§ **EXERCISE INPUT**:
============

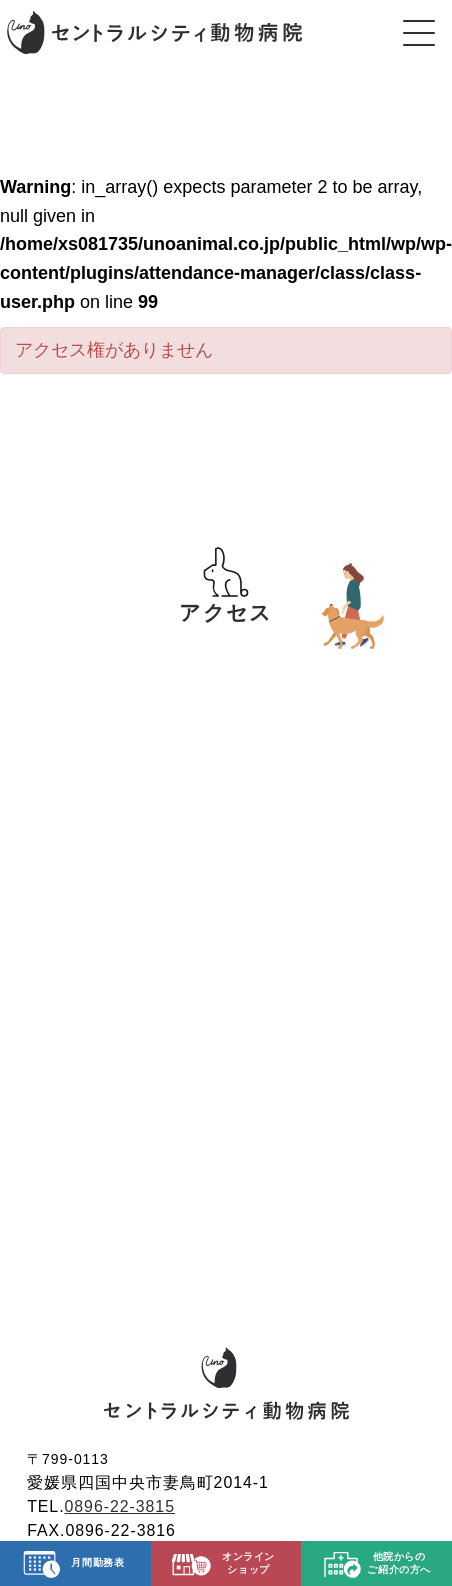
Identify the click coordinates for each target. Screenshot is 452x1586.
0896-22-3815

============

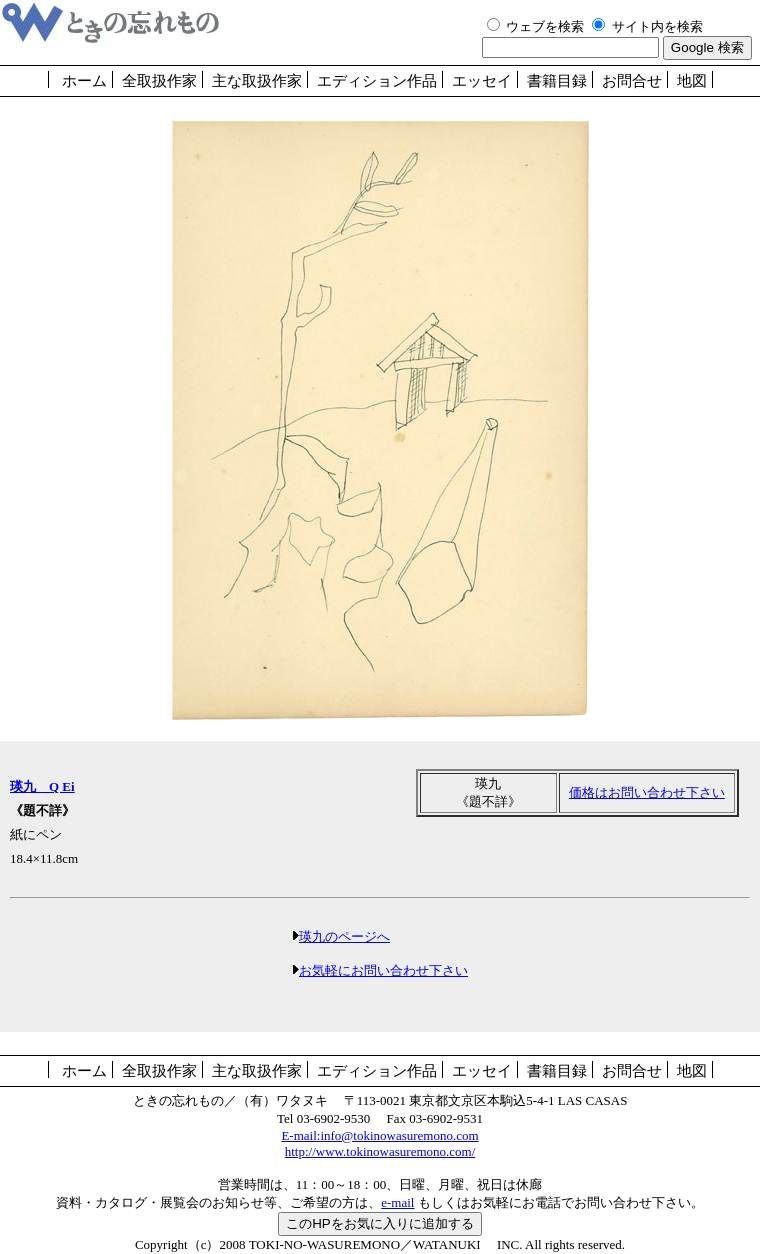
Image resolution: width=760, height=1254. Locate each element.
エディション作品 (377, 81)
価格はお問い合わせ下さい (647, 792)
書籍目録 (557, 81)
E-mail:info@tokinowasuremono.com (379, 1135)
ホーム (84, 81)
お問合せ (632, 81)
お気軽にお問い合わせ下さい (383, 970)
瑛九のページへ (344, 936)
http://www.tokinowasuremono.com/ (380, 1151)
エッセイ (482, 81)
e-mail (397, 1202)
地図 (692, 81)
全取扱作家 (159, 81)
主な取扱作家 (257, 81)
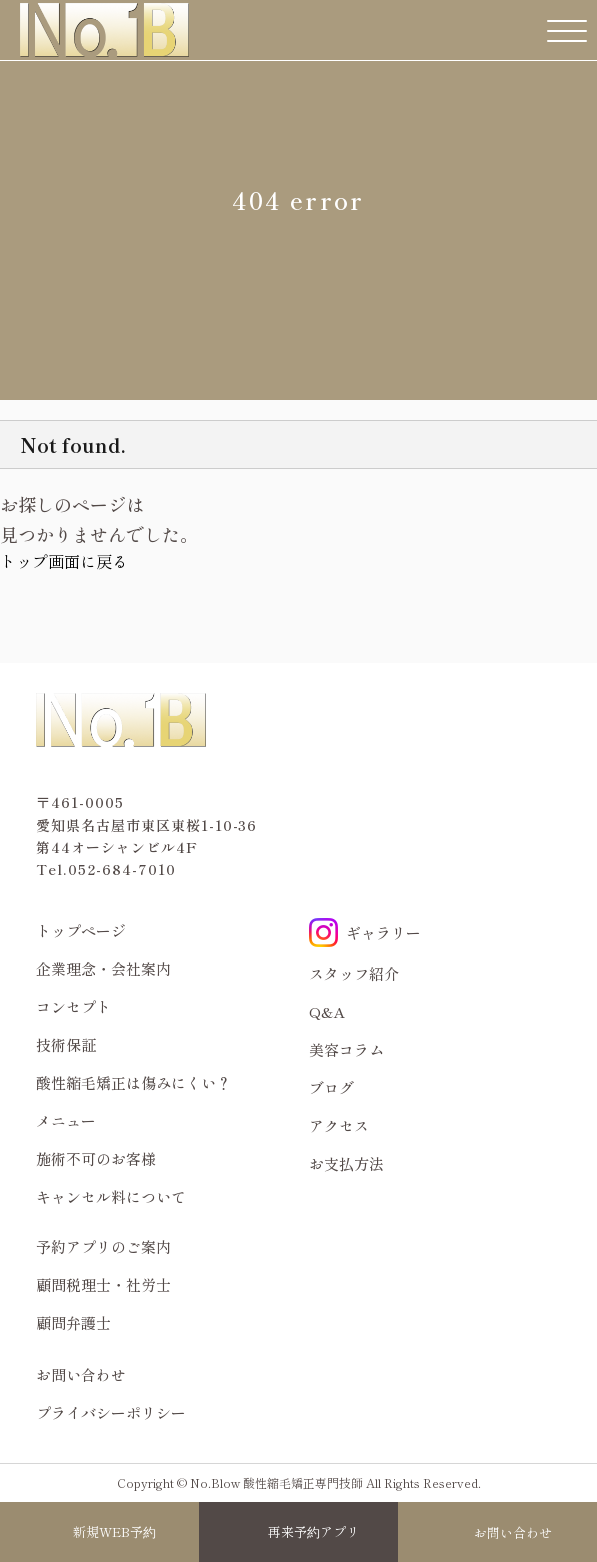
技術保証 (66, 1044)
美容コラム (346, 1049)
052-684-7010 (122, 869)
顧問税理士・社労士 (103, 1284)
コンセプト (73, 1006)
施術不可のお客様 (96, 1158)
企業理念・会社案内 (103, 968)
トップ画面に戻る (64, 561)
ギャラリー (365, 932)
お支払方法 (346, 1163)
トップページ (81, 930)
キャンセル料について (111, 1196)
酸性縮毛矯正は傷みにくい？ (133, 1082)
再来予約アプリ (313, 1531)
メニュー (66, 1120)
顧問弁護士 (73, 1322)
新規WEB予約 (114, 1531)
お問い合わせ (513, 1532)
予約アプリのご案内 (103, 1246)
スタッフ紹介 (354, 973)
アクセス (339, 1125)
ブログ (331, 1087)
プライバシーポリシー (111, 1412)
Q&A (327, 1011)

============

§ **TASK DETAILS**: From the records above, copy only the lines starting with the line that holds "技術保証 (66, 1044)" and going on through the line that holds "Q&A (327, 1011)", exactly as written.

§ **ANSWER TO THIS PROBLEM**:
技術保証 (66, 1044)
美容コラム (346, 1049)
052-684-7010 (122, 869)
顧問税理士・社労士 (103, 1284)
コンセプト (73, 1006)
施術不可のお客様 (96, 1158)
企業理念・会社案内 (103, 968)
トップ画面に戻る (64, 561)
ギャラリー (365, 932)
お支払方法 (346, 1163)
トップページ (81, 930)
キャンセル料について (111, 1196)
酸性縮毛矯正は傷みにくい？ (133, 1082)
再来予約アプリ (313, 1531)
メニュー (66, 1120)
顧問弁護士 (73, 1322)
新規WEB予約 (114, 1531)
お問い合わせ (513, 1532)
予約アプリのご案内 (103, 1246)
スタッフ紹介 (354, 973)
アクセス (339, 1125)
ブログ (331, 1087)
プライバシーポリシー (111, 1412)
Q&A (327, 1011)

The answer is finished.